A corte, una delle più aperte d’Europa, frequentata da intellettuali e scienziati come A. Einstein, ricevette un’educazione che ne sviluppò lo spirito critico, assecondando la sua passione per la lettura, la musica (studiò pianoforte e violino) e la pratica sportiva, in particolare l’alpinismo.
Nel 1914, anno in cui il Belgio fu occupato dai Tedeschi, M. fu mandata a studiare in Inghilterra dove rimase fino al marzo 1917, allorché si trasferì in Italia, ospite del collegio della Ss. Annunziata di Poggio Imperiale, vicino a Firenze, fino al giugno 1919.
Nel 1918, a Battaglia, nei pressi di Padova, nel corso di una visita dei reali del Belgio al fronte italiano, la dodicenne M. incontrò per la prima volta Umberto di Savoia, allora quattordicenne. Il matrimonio tra i due era stato deciso dalle due case regnanti per rinsaldare i loro rapporti e la stessa M. affermò di essere cresciuta nell’idea che un giorno avrebbe sposato il principe italiano.
Dovette tuttavia trascorrere molto tempo prima che Umberto, reiteratamente sollecitato dal padre, compisse l’atteso passo ufficiale. Quando ciò avvenne, il 7 sett. 1929, le condizioni politiche italiane erano profondamente mutate e molti belgi non nascondevano la loro contrarietà al matrimonio tra M. e l’erede al trono di un Paese fascista.
A richiamare l’attenzione sulla realtà italiana contribuì, inoltre, un atto clamoroso avvenuto proprio in occasione dell’annuncio del fidanzamento, a Bruxelles il 24 ott. 1929, allorché un giovane antifascista, F. De Rosa, attentò senza successo alla vita del principe Umberto.
Il matrimonio venne celebrato a Roma, nella cappella Paolina del palazzo del Quirinale, l’8 genn. 1930. Gli sposi si trasferirono a Torino, ma dal novembre 1931 si stabilirono a Napoli, dove il principe Umberto assunse il comando della XXV brigata di fanteria. Nella città partenopea M. trascorse la maggior parte dei suoi sedici anni di permanenza in Italia e diede alla luce i primi tre figli, Maria Pia (24 sett. 1934) Vittorio Emanuele (12 febbr. 1937) e Maria Gabriella (24 febbr. 1940), mentre l’ultimogenita Maria Beatrice nacque a Roma (2 febbr. 1943). Fin dall’inizio il rapporto di M. con l’ambiente di corte fu caratterizzato da una certa freddezza, da diffidenza reciproca e da momenti di insofferenza, non sentendosi accettata per il suo modo di essere, ritenuto snob e sofisticato.

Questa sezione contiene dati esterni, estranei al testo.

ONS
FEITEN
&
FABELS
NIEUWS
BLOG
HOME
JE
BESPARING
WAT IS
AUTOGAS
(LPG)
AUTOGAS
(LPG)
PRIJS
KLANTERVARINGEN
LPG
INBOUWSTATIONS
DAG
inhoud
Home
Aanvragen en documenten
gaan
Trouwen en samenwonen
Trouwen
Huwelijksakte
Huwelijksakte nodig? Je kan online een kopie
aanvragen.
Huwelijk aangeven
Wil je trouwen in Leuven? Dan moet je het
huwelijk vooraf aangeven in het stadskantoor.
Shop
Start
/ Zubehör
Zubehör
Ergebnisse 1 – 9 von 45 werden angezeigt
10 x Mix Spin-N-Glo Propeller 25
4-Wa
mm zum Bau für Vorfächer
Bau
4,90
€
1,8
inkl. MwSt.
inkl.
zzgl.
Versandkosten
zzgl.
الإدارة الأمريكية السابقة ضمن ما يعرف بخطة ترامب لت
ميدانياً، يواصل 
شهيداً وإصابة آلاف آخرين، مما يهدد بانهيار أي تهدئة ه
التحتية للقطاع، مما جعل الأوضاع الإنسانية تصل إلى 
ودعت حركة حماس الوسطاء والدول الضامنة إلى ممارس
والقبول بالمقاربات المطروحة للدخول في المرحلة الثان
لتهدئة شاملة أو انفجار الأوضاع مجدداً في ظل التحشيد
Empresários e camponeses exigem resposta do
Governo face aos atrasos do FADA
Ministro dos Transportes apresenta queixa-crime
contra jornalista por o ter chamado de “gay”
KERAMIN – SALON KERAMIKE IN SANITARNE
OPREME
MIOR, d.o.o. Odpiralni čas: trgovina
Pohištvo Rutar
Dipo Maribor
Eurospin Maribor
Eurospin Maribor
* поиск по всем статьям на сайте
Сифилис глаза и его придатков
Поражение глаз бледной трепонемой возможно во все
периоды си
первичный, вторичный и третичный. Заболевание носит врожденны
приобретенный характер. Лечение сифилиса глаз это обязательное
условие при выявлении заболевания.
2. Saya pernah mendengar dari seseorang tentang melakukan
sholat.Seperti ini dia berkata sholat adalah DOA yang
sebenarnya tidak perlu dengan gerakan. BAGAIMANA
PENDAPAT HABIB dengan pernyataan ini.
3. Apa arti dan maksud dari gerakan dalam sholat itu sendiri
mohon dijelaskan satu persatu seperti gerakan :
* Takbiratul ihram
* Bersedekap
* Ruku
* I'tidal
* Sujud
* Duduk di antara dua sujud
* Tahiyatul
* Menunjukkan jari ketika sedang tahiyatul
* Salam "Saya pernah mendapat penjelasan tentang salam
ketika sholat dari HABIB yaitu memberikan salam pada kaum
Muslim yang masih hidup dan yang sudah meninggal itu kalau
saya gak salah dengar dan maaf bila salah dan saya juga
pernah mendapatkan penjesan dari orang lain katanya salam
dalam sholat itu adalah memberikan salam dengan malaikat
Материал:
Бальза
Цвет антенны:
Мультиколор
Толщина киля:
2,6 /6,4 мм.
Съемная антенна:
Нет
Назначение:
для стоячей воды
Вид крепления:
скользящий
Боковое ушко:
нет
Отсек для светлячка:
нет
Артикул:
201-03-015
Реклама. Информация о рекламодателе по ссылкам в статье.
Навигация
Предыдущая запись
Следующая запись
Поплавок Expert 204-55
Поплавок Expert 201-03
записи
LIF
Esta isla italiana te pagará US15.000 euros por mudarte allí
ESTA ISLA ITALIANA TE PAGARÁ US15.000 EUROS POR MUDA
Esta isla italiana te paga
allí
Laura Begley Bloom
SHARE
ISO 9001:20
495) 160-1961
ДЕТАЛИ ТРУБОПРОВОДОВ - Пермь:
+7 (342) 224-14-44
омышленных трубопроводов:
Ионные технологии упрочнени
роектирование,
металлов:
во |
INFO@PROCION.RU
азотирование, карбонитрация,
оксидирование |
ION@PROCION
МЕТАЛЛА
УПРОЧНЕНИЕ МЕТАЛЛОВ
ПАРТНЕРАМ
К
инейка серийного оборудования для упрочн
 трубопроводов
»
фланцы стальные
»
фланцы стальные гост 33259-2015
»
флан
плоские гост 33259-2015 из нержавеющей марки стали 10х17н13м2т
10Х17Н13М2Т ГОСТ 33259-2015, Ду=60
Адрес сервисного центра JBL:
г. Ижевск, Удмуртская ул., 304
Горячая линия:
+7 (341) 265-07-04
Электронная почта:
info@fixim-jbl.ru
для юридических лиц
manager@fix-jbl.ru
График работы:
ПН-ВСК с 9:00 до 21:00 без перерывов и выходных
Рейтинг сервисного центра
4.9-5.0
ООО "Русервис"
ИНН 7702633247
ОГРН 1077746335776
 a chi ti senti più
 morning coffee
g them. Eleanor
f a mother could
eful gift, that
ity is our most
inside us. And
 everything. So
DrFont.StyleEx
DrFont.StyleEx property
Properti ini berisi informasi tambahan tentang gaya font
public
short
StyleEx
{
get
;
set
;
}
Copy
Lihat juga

A parere di chi le fu molto vicina, M. «cercava in ogni modo di liberarsi dai lacci della modesta regalità dei Savoia e aspirava a qualcosa di più nobile, di più alto. Desiderava coltivare la sua vena artistica, l’intellettualità, ma era anche distratta dalle infinite, inutili, incombenze del suo ruolo» (Benzoni, p. 150). Cercò di costituire intorno a sé un circolo di letterati, artisti e musicisti, come A. Casella, da cui prese lezioni di pianoforte, M. Bontempelli, S. D’Amico, Trilussa (C.A. Salustri), F. Flora, F. Maraini, U. Ojetti, G. Manacorda, G. Papini, E. Vittorini, la maggior parte dei quali non nascondeva la propria avversione al fascismo. Era il caso di U. Zanotti Bianco, archeologo, meridionalista e animatore dell’Associazione per gli interessi del Mezzogiorno d’Italia, al quale M. fu molto legata. Per suo tramite conobbe B. Croce, con cui ebbe ripetuti incontri eludendo i controlli di polizia cui era sottoposto il filosofo.
Anche se, per educazione e cultura, M. si sentiva estranea al fascismo, per diverso tempo mantenne rapporti corretti e anche cordiali con B. Mussolini.
Il significativo giudizio del duce nei suoi confronti fu così registrato da Y. de Begnac: «La principessa Maria José è gelosissima delle proprie prerogative di futura regina. Le difende una per una, ossessionata dall’idea di venirne rapinata. La principessa esercita, su quel sistema, un’influenza ragguardevole. Il monarca l’avverte alleata e fedele ai suoi programmi di custode dei pochi privilegi rimasti alla corona. La figlia prediletta di re Alberto darà filo da torcere a tutti i maestri della successione al trono. La principessa Maria José intrattiene col capo del governo rapporti di apparente cordialità. Ma i suoi legami con la finanza internazionale, propri della sua originaria famiglia, non possono non rendermi sospettoso. L’ambiente, a lei caro, della haute aristocrazia romana, nobiltà nera e nobiltà di recente investitura, che va dai Colonna agli Acquarone, non è tra i più favorevoli al regime» (pp. 495 s.).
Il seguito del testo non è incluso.